Il delitto è punito a querela della persona offesa. Il termine per la proposizione della querela è di sei mesi. La remissione della querela può essere soltanto processuale. La querela è comunque irrevocabile se il fatto è stato commesso mediante minacce reiterate nei modi di cui all'articolo 612, secondo comma. Si procede tuttavia d'ufficio se il fatto è commesso nei confronti di un minore o di una persona con disabilità di cui all'articolo 3 della legge 5 febbraio 1992, n. 104, nonché quando il fatto è connesso con altro delitto per il quale si deve procedere d'ufficio".

Struttura del reato

Per quanto riguarda l'elemento soggettivo, non v'è dubbio che debba sussistere il dolo, nello specifico generico, il quale consiste nella volontà e coscienza di porre in essere i comportamenti reiterati richiesti dalla norma.

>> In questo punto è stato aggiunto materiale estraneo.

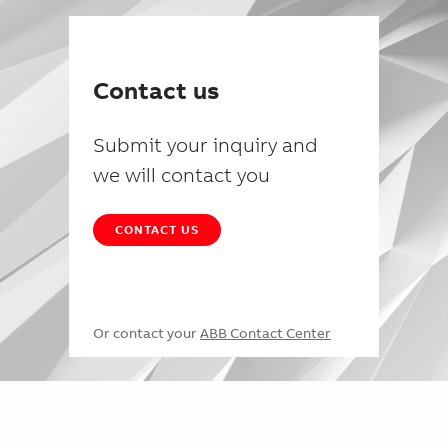
Contact us
Submit your inquiry and
we will contact you
CONTACT US
Or contact your
ABB Contact Center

Per ciò che concerne l'elemento oggettivo, invece, si è già parlato della condotta che integra tale reato: minacce o molestie reiterate che causino un perdurante stato d'ansia o paura per sé o per altri o un cambio di abitudini personali. 

Recente e costante giurisprudenza ha sancito che il delitto di atti persecutori può essere integrato anche quando le condotte reiterate di violenza o minaccia siano intervallate da un prolungato lasso temporale e quando l'evento tipico della alterazione o cambiamento delle abitudini di vita della persona offesa sia transitorio, ma non occasionale (cfr. Cass. sent. nn. 30525/2021 - 17552/2021).

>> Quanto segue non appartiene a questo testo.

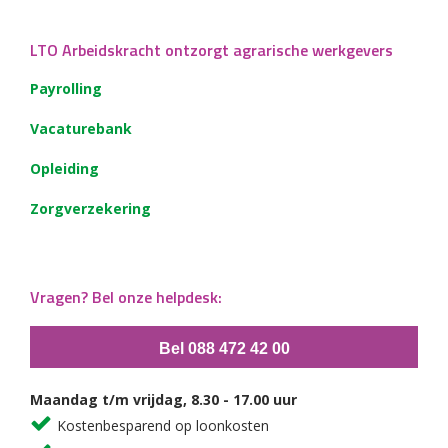
LTO Arbeidskracht ontzorgt agrarische werkgevers
Payrolling
Vacaturebank
Opleiding
Zorgverzekering
Vragen? Bel onze helpdesk:
Bel 088 472 42 00
Maandag t/m vrijdag, 8.30 - 17.00 uur
Kostenbesparend op loonkosten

Non è necessario un danno biologico, ma è sufficiente l'alterazione dello stato psico-fisico della persona offesa senza che venga accertata una patologia.

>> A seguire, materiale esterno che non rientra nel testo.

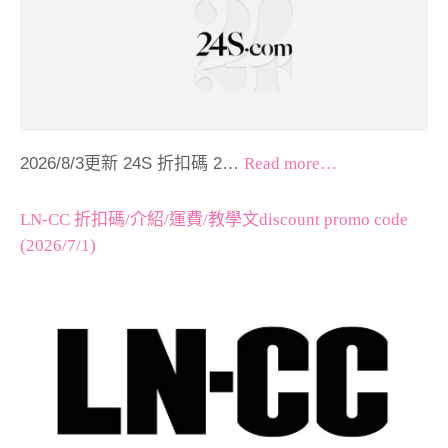
2026/8/3更新 24S 折扣碼 2…
Read more…
LN-CC 折扣碼/介紹/運費/教學文discount promo code
(2026/7/1)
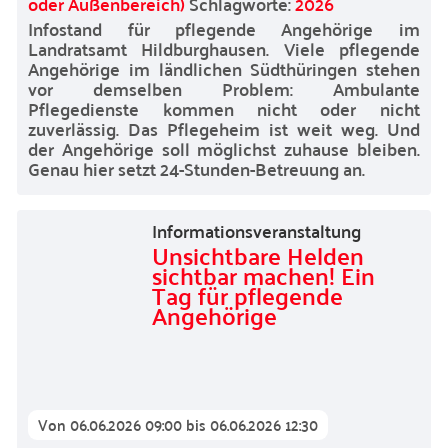
oder Außenbereich)
Schlagworte:
2026
Infostand für pflegende Angehörige im
Landratsamt Hildburghausen. Viele pflegende
Angehörige im ländlichen Südthüringen stehen
vor demselben Problem: Ambulante
Pflegedienste kommen nicht oder nicht
zuverlässig. Das Pflegeheim ist weit weg. Und
der Angehörige soll möglichst zuhause bleiben.
Genau hier setzt 24-Stunden-Betreuung an.
Informationsveranstaltung
Unsichtbare Helden
sichtbar machen! Ein
Tag für pflegende
Angehörige
Von
06.06.2026 09:00
bis
06.06.2026 12:30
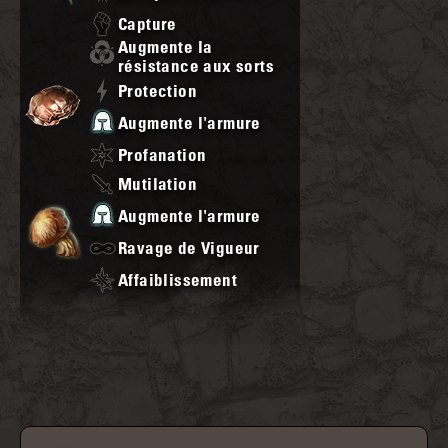
Capture
Augmente la
résistance aux sorts
Protection
Augmente l'armure
Profanation
Mutilation
Augmente l'armure
Ravage de Vigueur
Affaiblissement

Inoltre, altra recente giurisprudenza ha sancito la differenza sostanziale tra il reato in oggetto e quello di molestie (art. 660 c.p.) che consiste proprio nel "diverso atteggiarsi delle conseguenze della condotta che, in entrambi i casi, può estrinsecarsi in varie forme di molestie, sicché si configura il delitto di cui all'art. 612-bis cod. pen. solo qualora le condotte molestatrici siano idonee a cagionare nella vittima un perdurante e grave stato di ansia ovvero l'alterazione delle proprie abitudini di vita, mentre sussiste il reato di cui all'art. 660 cod. pen. ove le molestie si limitino ad infastidire la vittima del reato" (Cass. sent. n. 15625/2021).